No. 65: Marc Andreessen and Jean-Yves Ollivier Could Have a Lot in Common

Marc Andreessen’s frenetic pace on Twitter has fascinated me for the past year. He seems to devour a ton of information and makes nice connections between the current technology landscape and the history and theory that got us to this point. The New Yorker did a helpful profile on him – the kind that makes more human a titan some may worship.

Jean-Yves Ollivier is a new name to me, but one that I will be keeping track of after reading this Bloomberg piece on his energy sector dealmaking in the Republic of Congo. Apparently, he is trying to shape his brand through the media. Perhaps he should get on Twitter and fire off some Tweetstorms like Mr. Andreessen.

There’s a BBC piece on a lake in Mongolia made up of extremely toxic waste from rare earth minerals largely used in our smartphones and renewable energy sources like wind turbine engines and electric vehicle batteries. While the majority of these minerals are mined in Asia, some African countries like Malawi are exploring their potential to produce these minerals. South Africa was a leading producer half a century ago.

The unicorns (companies with $1 billion valuations) for which Marc Andreessen spends his time looking, largely rely on the smartphone. In defending against concerns that we are in a bubble due to the massive amount of money going into funding startups, he points out that the technology sector of 2000 did not have a conductor like the smart phone to enable the growth of the industry, hence the bust. We have the smartphone now and he believes that the software on those phones is eating the world, and the technology industry’s growth is here to stay for quite some time.

The robots that Mr. Andreessen envisions taking over menial jobs, freeing us up to do what we want, will most likely need parts from minerals in parts of the world like Mongolia and Malawi. Unless we come up with clean ways to source these materials, we could see lakes like the one in Baotou pop up in southern Malawi. Brokers like Mr. Ollivier are helping make these deals happen, enabling the creation of the smartphones, robots, and other tools that people like Mr. Andreessen believe will drive our future world. Two men. Two different worlds. Perhaps.

No. 20: African Countries Drive Geothermal Development Amid US-China Brinksmanship

A geothermal well at the Menengai crater. Credit: Suleiman Mbatiah

United Nations climate talks end today in South Africa and the United States and China are playing chicken on who will take the lead in stewarding the environment well while also driving economic development. Quietly, Kenya has signed major deals just this year that will see the opening of at least three plants that will grow Kenya’s geothermal capacity to 514 megawatts (MW) by 2014. By 2030, Kenya aims for geothermal energy to make up 5000 MW of the total 15,000 MW of power the country will produce to meet growing demand – an estimated $16 billion investment. Imagine that, an African country driving the uptake of clean and renewable energy.
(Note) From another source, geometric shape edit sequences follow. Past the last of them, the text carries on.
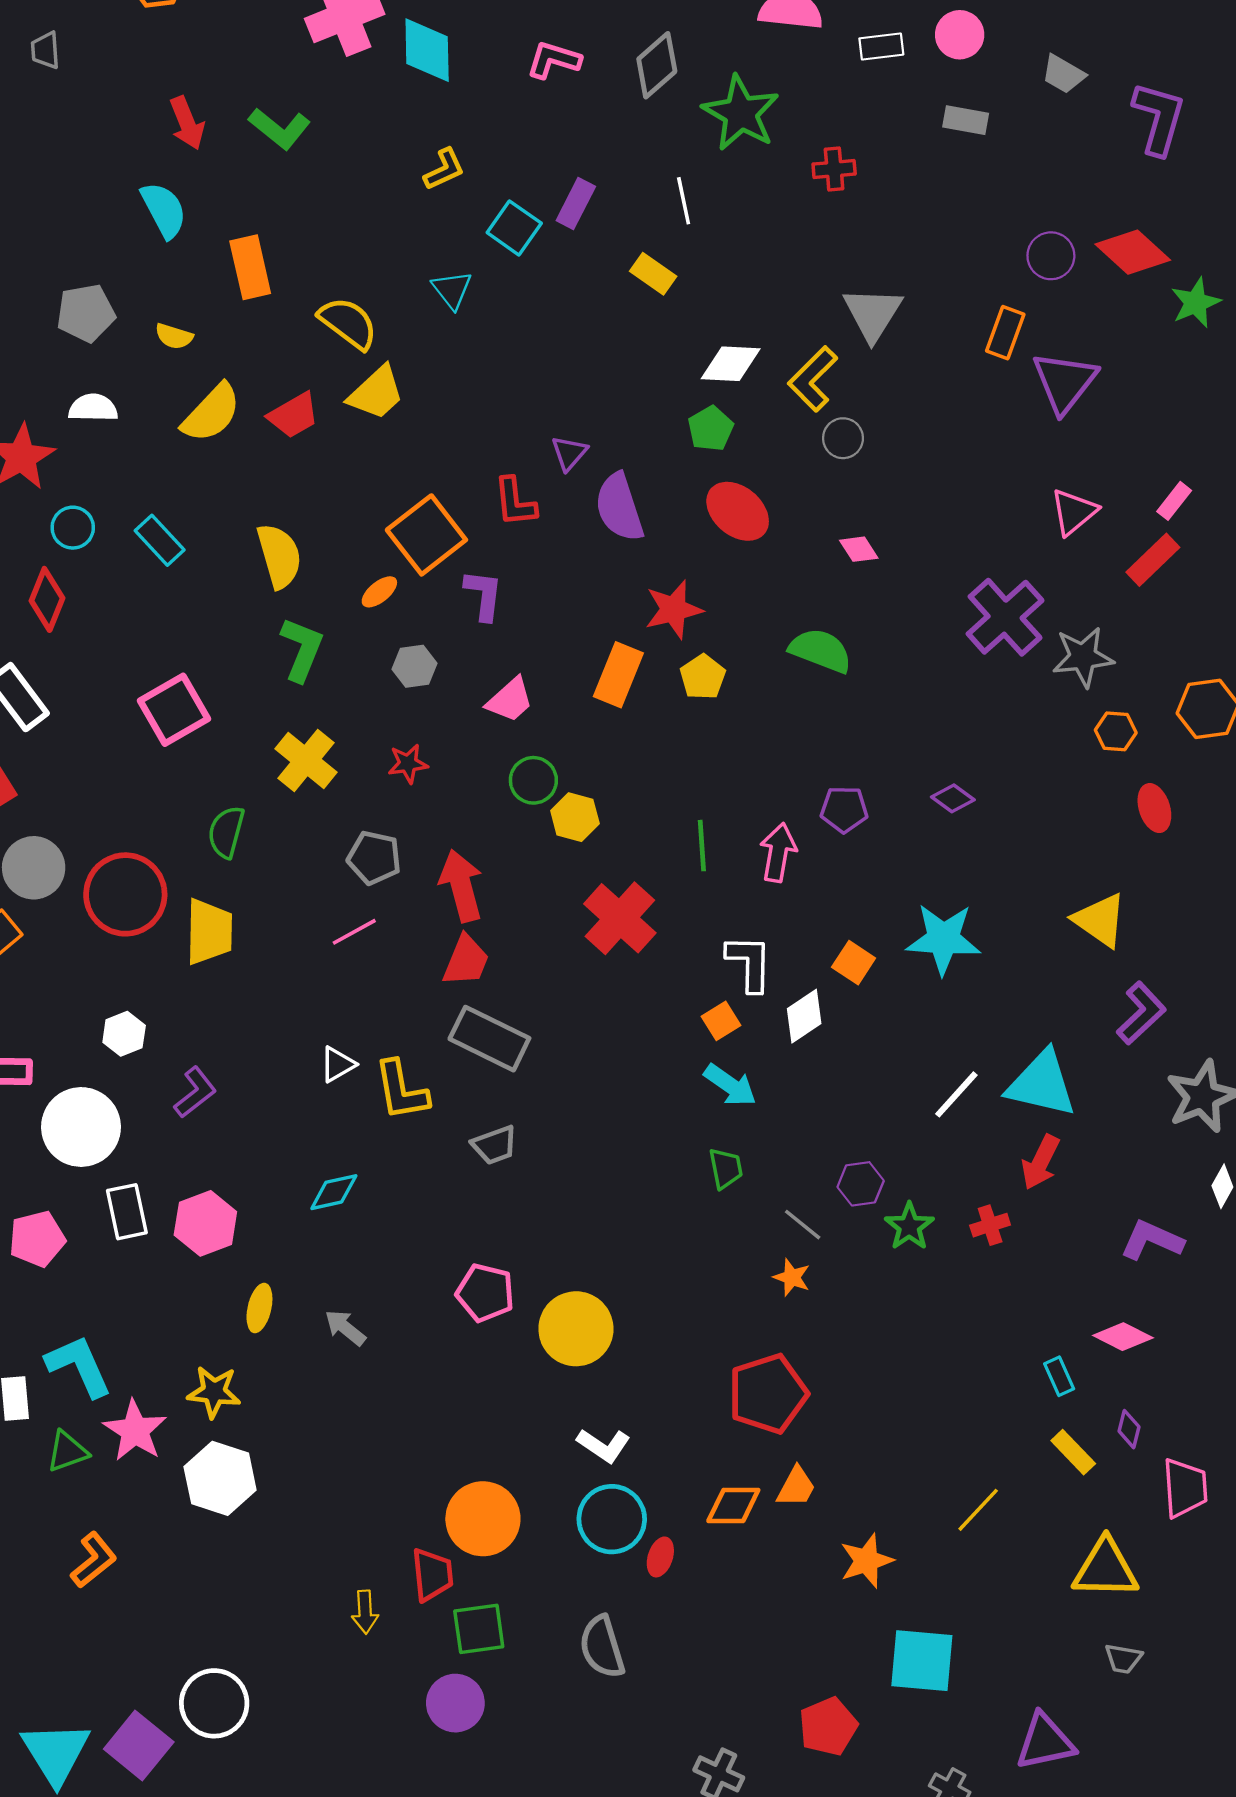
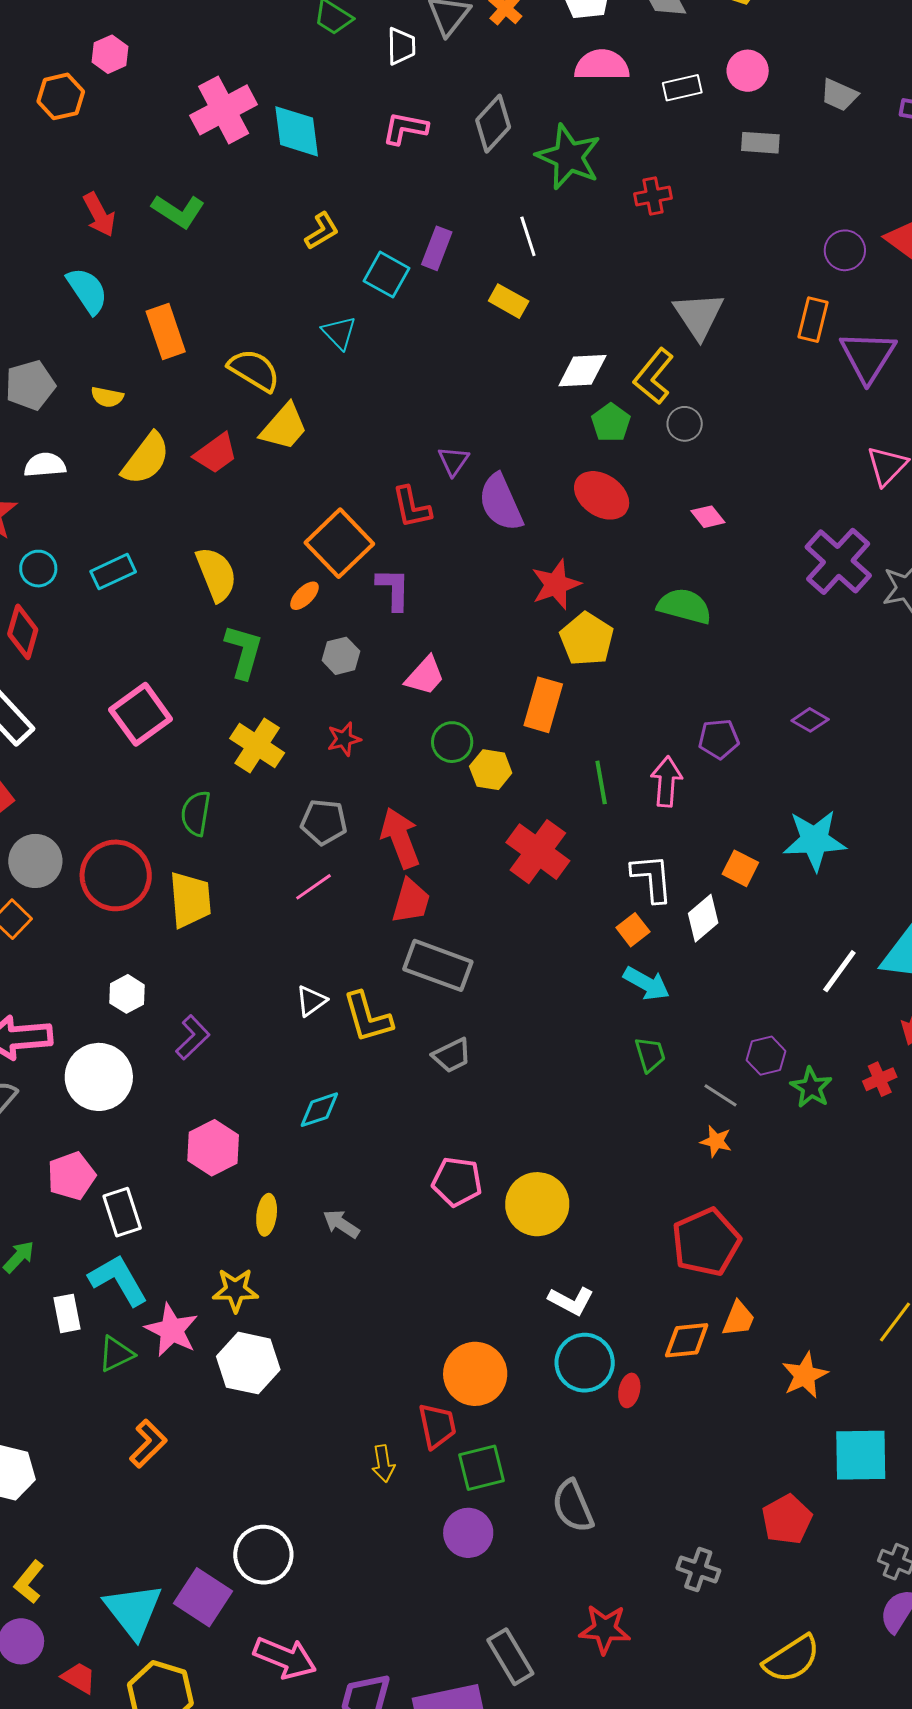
green pentagon: (711, 429) -> (611, 423), moved
cyan rectangle: (160, 540) -> (113, 572), turned -66
orange rectangle: (618, 675) -> (543, 705), moved
yellow pentagon: (703, 677) -> (587, 639), size x1.4
white rectangle: (127, 1212) -> (122, 1212), moved
gray semicircle: (602, 1647) -> (573, 1506), moved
Experts estimate that Kenya has the potential to generate 7,000 MW to 10,000 MW. The country began developing geothermal in the 1980s and currently produces about 209 MW. In 2008, the country set its geothermal power goal in the Vision 2030 strategic plan. Since that time Kenya has aggressively grown geothermal with the 36 MW expansion of the 48 MW Olkaria III, the construction of the 280 MW Olkaria IV, and the drilling of the 1,600 MW Menengai field.

Contrary to what the Wall Street Journal reported on December 6, Kenya is not the only African country developing geothermal energy. Kenya lies within the East African Rift System that runs 6,500km from Tunisia to Mozambique. In a recent conversation with Dr. Meseret Zemedkun of the United Nations Environment Program (UNEP), she explained that some countries in the East African region are looking to complement their current hydropower capacity, while others like Eritrea and Djibouti are looking for primary renewable energy sources. Ethiopia has drilled a pilot 7 MW plant. Eritrea is conducting detailed exploration. Djibouti is drilling wells, and Uganda and Rwanda are conducting semi-detailed and detailed exploration.
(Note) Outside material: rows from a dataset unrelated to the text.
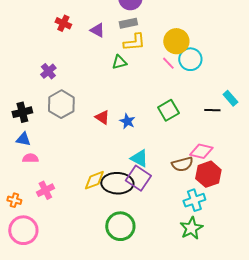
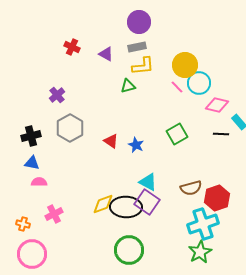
pink diamond: (201, 151) -> (217, 105), moved
cyan cross: (194, 200) -> (203, 224), size x1.4

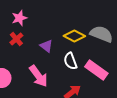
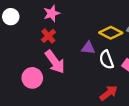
purple triangle: (46, 46) -> (88, 48), moved, turned -32
pink arrow: (38, 76) -> (55, 62), moved

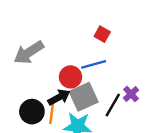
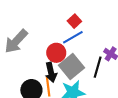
red square: (102, 34) -> (74, 21), moved, turned 32
black arrow: (59, 97) -> (51, 72), turned 120

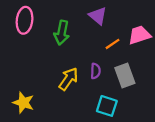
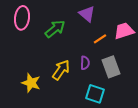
green arrow: (62, 33) -> (55, 29), turned -140
yellow star: (23, 103) -> (31, 83), moved

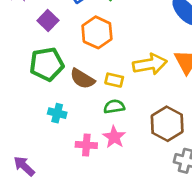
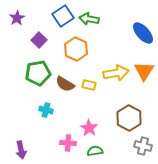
green semicircle: (114, 107) -> (95, 151), moved
pink cross: (86, 145) -> (68, 143), moved
purple arrow: (24, 166) -> (21, 150), turned -144

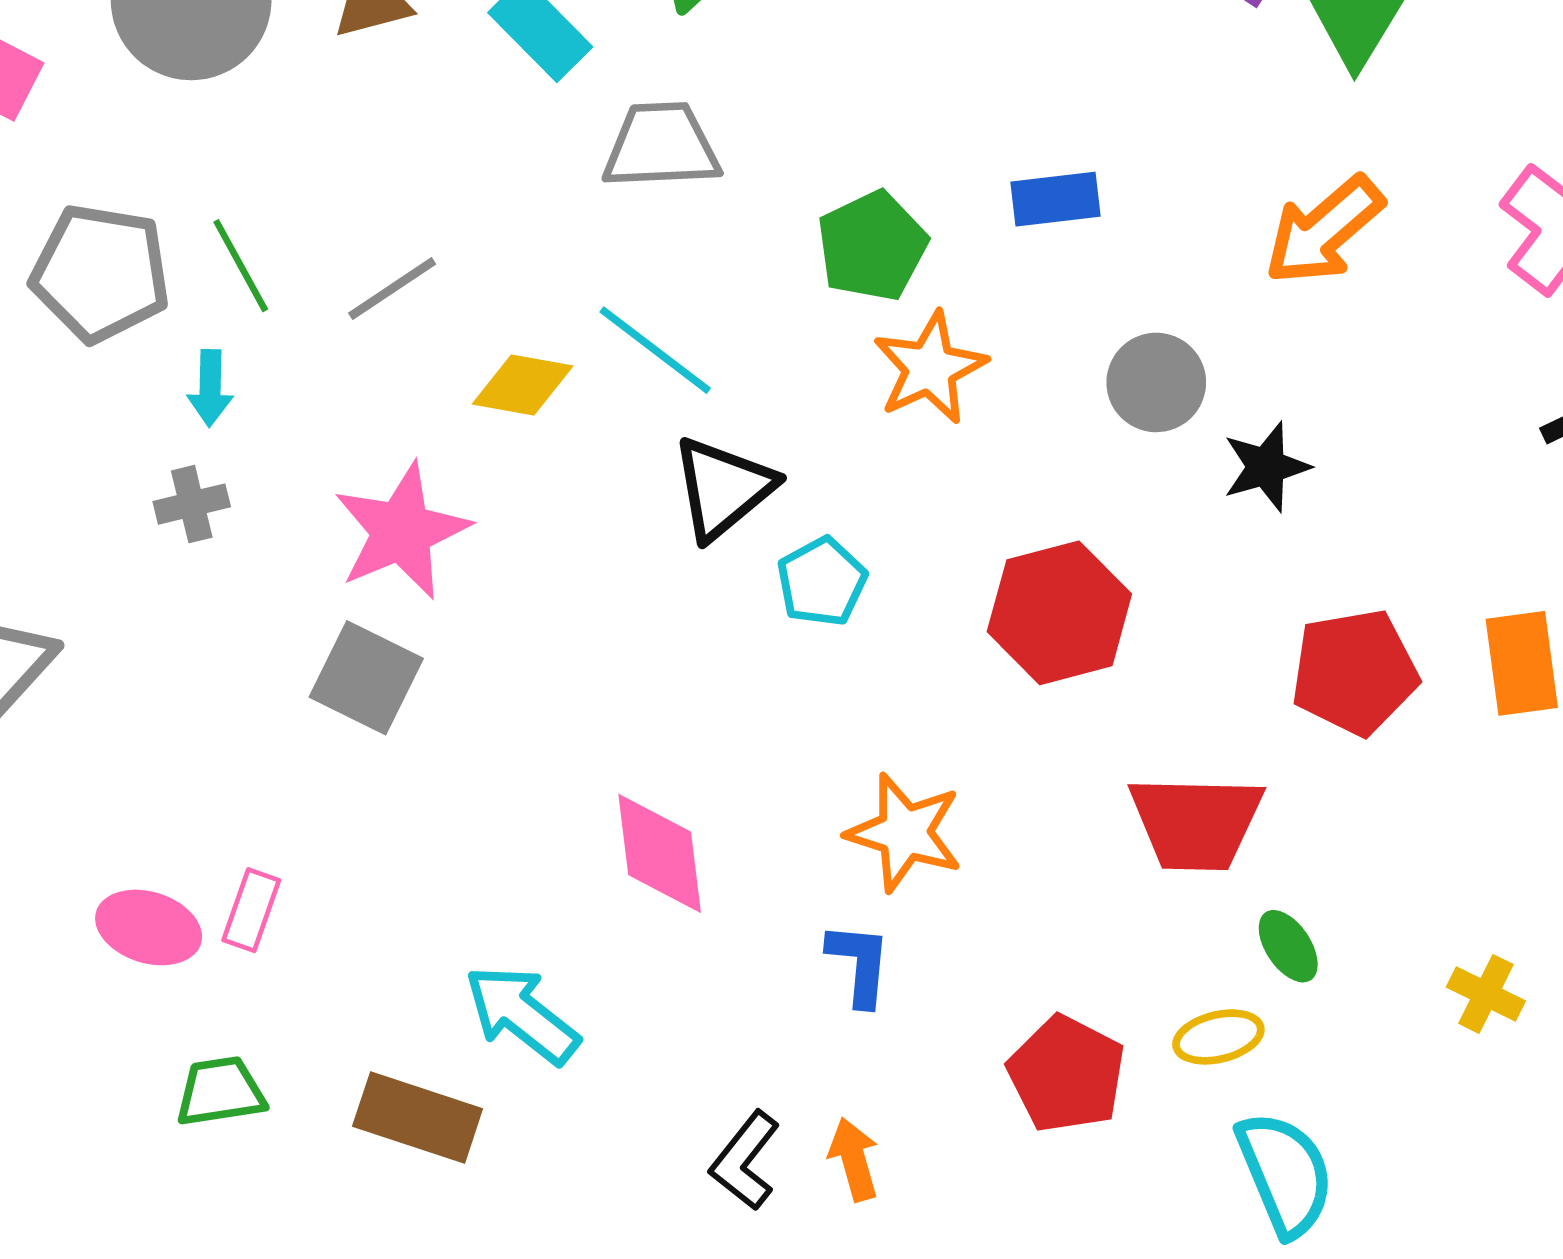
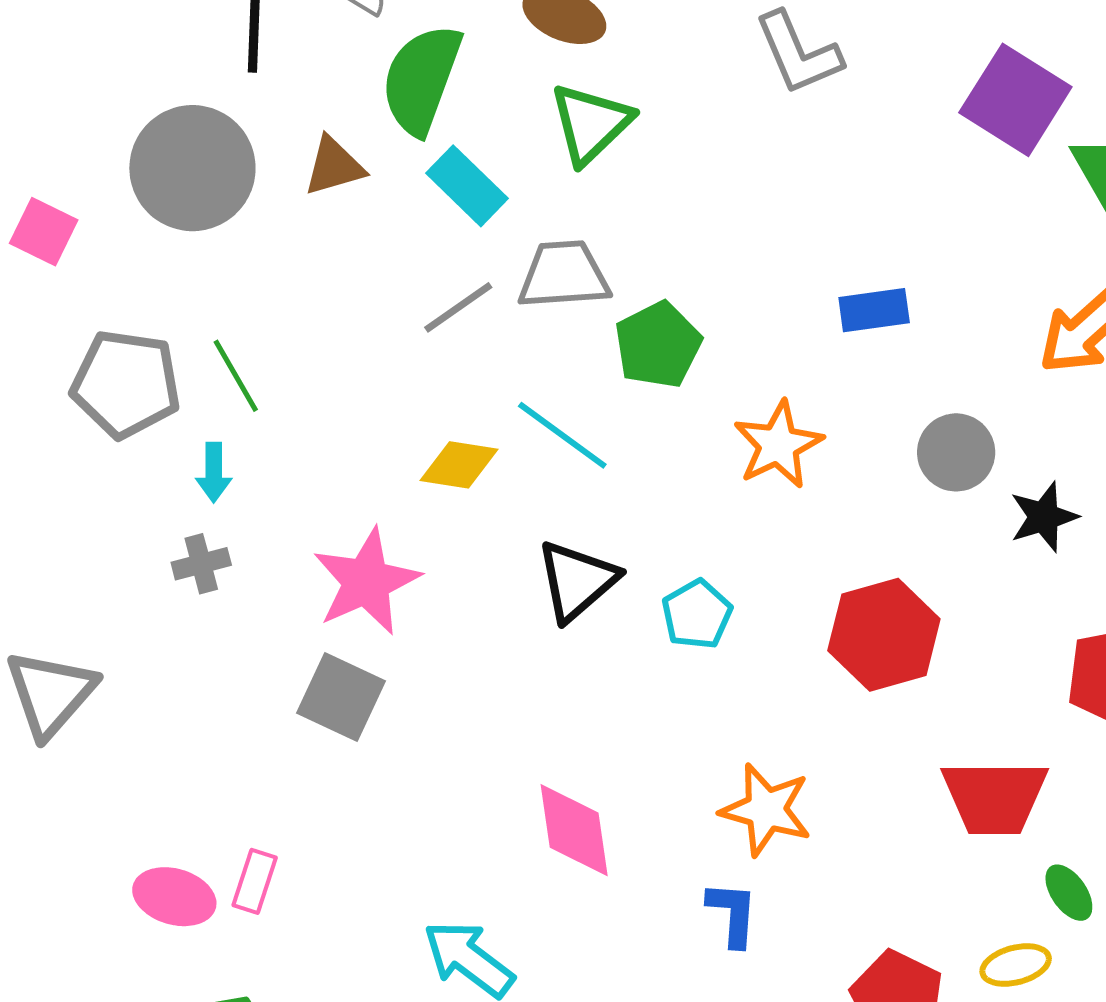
green pentagon: (872, 246) -> (658, 345), moved
gray line: (392, 289) -> (458, 307), moved
black triangle: (723, 488) -> (577, 581), moved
According to Dr. Zemedkun, “[African] countries are very keen to develop their resources.” She cited the high availability rate of geothermal compared to hydropower – 90-95 percent versus 50-55 percent. Changes in weather impact the availability of hydropower whereas geothermal energy is not impacted by changes in weather. Furthermore, enhanced technology is reducing the unit price of geothermal energy, increasing its accessibility to African countries.

Dr. Zemedkun is currently driving the African Rift Geothermal Project, an initiative that brings together several African countries in working to build their geothermal capacity. It also helps reduce the risks of exploration through exploration studies, site selection, and surface exploration. UNEP partners with the World Bank in this work, leveraging its risk mitigation fund to further the exploration of geothermal energy.
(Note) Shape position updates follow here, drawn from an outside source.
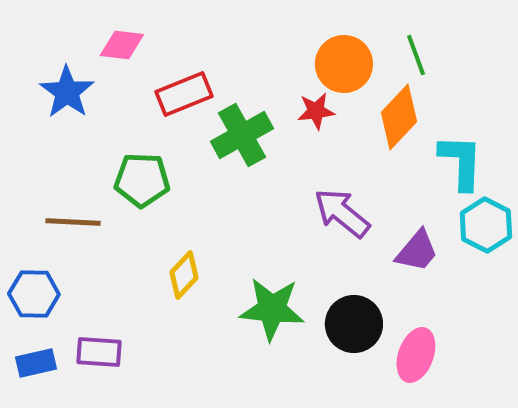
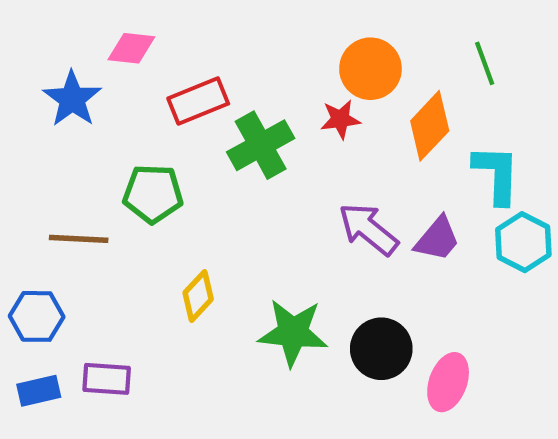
green line: (416, 55) -> (485, 63), moved
purple trapezoid: (417, 251) -> (437, 239), moved

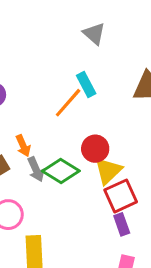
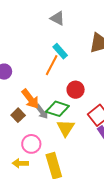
orange arrow: (23, 146) -> (30, 99), size x1.5
yellow triangle: (108, 171) -> (66, 128), moved

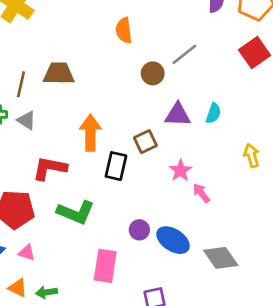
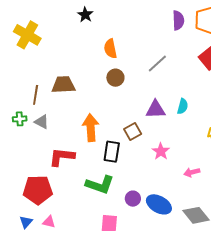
brown circle: (153, 73) -> (115, 78), moved
pink arrow: (201, 193) -> (192, 172), moved, turned -63
green L-shape: (76, 212) -> (100, 185), moved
I am excited about the work Kenya is doing to develop its geothermal energy capacity. Its leadership has also kickstarted the exploration of geothermal energy in other countries along the East African Rift System. Hopefully, the US and China will figure out a way to do their part and contribute to the preservation of this earth while meeting the economic needs of their citizens.

No. 13: Business Exchange Encourages Business Deals Between Swiss and African Businesses

Business people from African countries and Switzerland will gather for the Fourth Swiss-African Business Exchange in Geneva this week to dig in and find ways to do business with one another. Exchange sessions will cover several topics including manufacturing, East African trade and investment opportunities and renewable energy.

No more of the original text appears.